**PROBLEM DESCRIPTION**
The records sit below. Return every line in them that holds the word "brands".

◆ ◆ ◆ ◆

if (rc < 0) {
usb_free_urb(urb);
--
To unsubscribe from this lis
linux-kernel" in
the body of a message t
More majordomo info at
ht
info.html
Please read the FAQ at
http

◆ ◆ ◆ ◆

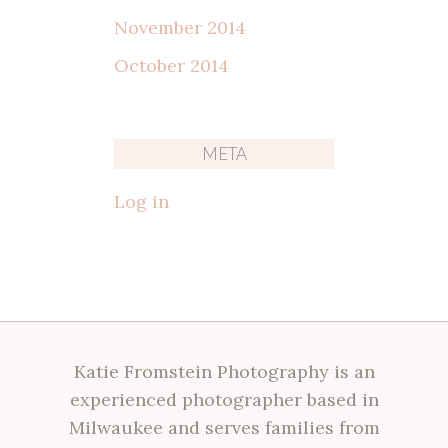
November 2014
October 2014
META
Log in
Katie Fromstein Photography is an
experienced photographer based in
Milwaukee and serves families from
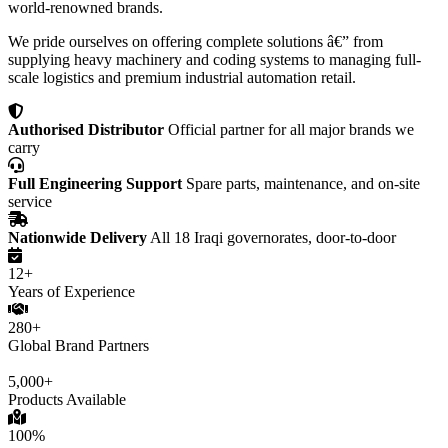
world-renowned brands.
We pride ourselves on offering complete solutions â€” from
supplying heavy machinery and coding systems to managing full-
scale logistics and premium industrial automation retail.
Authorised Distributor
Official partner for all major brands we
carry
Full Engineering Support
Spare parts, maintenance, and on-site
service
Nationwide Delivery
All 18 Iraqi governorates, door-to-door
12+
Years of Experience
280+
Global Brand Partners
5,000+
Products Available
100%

◆ ◆ ◆ ◆

**WRITTEN RESPONSE**
world-renowned brands.
Official partner for all major brands we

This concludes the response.